As it unveiled a second stimulus package moments after the central bank slashed its main policy rates for a slowing economy, the government said it was preparing to recapitalise state-run banks to the tune of 200 billion rupees ($4.1 billion).
This would take place over the next two years to ensure the banking system does not suffer from capital adequacy constraints.
It allowed the creation of a special financing entity to provide liquidity support against investment grade paper to non-banking finance companies.
The statement said the liquidity potentially available though this window would be 250 billion rupees.
India’s economy, Asia’s third-biggest, has shown consistent signs of slowing amid the worldwide downturn and high borrowing costs at home, after growing at 9 percent or above for the past three years.

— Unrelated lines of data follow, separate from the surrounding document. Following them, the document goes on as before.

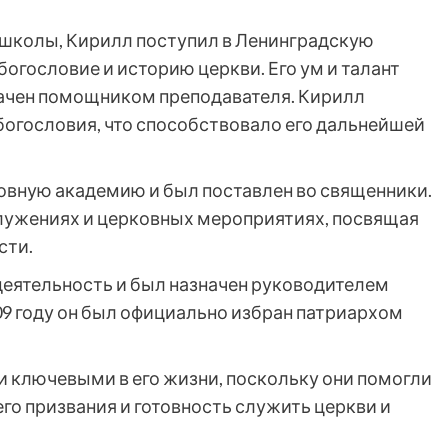
школы, Кирилл поступил в Ленинградскую
богословие и историю церкви. Его ум и талант
начен помощником преподавателя. Кирилл
богословия, что способствовало его дальнейшей
ховную академию и был поставлен во священники.
лужениях и церковных мероприятиях, посвящая
сти.
еятельность и был назначен руководителем
09 году он был официально избран патриархом
и ключевыми в его жизни, поскольку они помогли
го призвания и готовность служить церкви и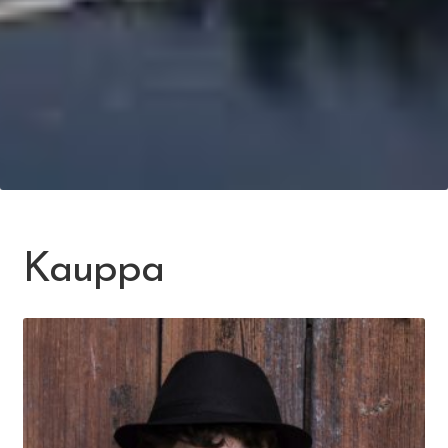
Kauppa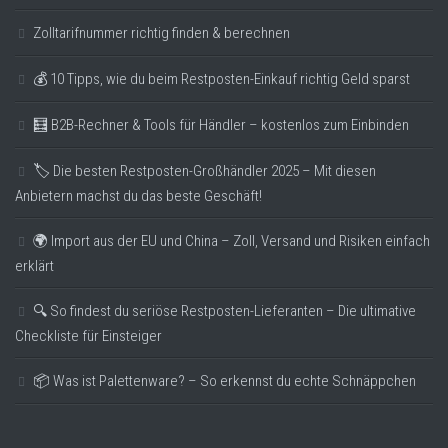
Zolltarifnummer richtig finden & berechnen
💰 10 Tipps, wie du beim Restposten-Einkauf richtig Geld sparst
🧮 B2B-Rechner & Tools für Händler – kostenlos zum Einbinden
🏷️ Die besten Restposten-Großhändler 2025 – Mit diesen
Anbietern machst du das beste Geschäft!
🌍 Import aus der EU und China – Zoll, Versand und Risiken einfach
erklärt
🔍 So findest du seriöse Restposten-Lieferanten – Die ultimative
Checkliste für Einsteiger
📦 Was ist Palettenware? – So erkennst du echte Schnäppchen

Economists and government advisers and officials expect expansion to moderate to around 7 percent this fiscal year and the central bank’s chief said last month that 2009/10 looked like being an even more challenging year.
In early December, Indian authorities cut policy rates, announced $4 billion in extra spending and rolled out a four-percentage point cut in factory gate duties in an attempt to boost flagging activity.
Adding to concerns over stumbling economic growth, data on Thursday showed India’s exports contracting 9.9 percent in November from a year earlier, the second consecutive fall after a 12.1 percent dip in October.